Monday 15 November 2021

A um Papa

Poucos dias antes que morresses, a morte
tinha posto os olhos num teu coetâneo:
aos vinte anos, eras estudante,
ele servente,
tu, nobre, rico,
ele, um rapazote plebeu:
mas os mesmos dias douraram sobre vós
a velha Roma que se tornava assim nova.

Vi os seus despojos, pobre Zuccheto.
Girava de noite, bêbedo, em volta dos Mercados,
e o eléctrico de São Paulo atropelou-o
e arrastou uma parte pelas linhas entre os plátanos:
algum tempo ali ficou, sob as rodas:
alguma gente se reuniu em torno a olhá-lo
em silêncio: era tarde, havia poucos passantes.
Um dos homens que existem porque tu existes,
um velho polícia, desleixado como um «guapo»,
gritava a quem se encostava muito: «Larguem-lhe a braguilha!»
Depois veio o automóvel dum hospital a carregá-lo:
a gente dispersou, ficou qualquer frangalho aqui e ali,
e a dona de um bar nocturno,
que o conhecia, disse a um recém-chegado
que Zucchetto acabara sob um eléctrico, finara-se.
Poucos dias depois acabavas tu.

Zuccheto era um
da tua grande grei romana e humana,
um pobre bebedola, sem família e sem leito,
que girava de noite, vivendo quem sabe como.
Tu não sabias nada: como não sabias nada
de outros tantos e tantos cristos como ele.
Talvez seja feroz ao perguntar-te por que razão
a gente como Zucchetto era indigna do teu amor.
Há lugares infames, onde mães e filhos
vivem numa poeira antiga, em lama de outra época.
Precisamente não longe donde viveste,
à vista da bela cúpula de S. Pedro,
há um destes lugares, o Gelsomino...
Um monte talhado ao meio por uma mina e, em baixo,
entre pedras e uma fila de novos prédios,
um grupo de míseras construções, não casas mas pocilgas.
Bastava apenas um gesto teu, uma palavra tua,
para que aqueles teus filhos tivessem uma casa:
tu não fizeste um gesto, não disseste uma palavra.
Não te pedíamos que perdoasses a Marx!

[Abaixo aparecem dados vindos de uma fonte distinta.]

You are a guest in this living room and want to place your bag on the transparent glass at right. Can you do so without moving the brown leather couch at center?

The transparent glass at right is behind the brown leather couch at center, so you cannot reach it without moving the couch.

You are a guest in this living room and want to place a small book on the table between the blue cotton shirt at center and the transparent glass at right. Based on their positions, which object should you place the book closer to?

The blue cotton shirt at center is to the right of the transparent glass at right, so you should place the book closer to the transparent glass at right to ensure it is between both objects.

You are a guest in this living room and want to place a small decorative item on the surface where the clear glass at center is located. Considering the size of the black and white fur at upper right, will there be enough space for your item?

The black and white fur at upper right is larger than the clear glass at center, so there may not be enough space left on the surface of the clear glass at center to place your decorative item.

Uma onda
imensa que se refracta por milénios de vida
te separava dele, da sua religião:
mas na tua religião não se fala de piedade?
Milhares de homens sob o teu pontificado,
perante os teus olhos, viveram em estábulos e pocilgas.
Tu o sabias: pecar não significa fazer mal:
não fazer bem, isso significa pecar.
Quanto bem podias fazer! E não o fizeste:
não houve um pecador maior do que tu.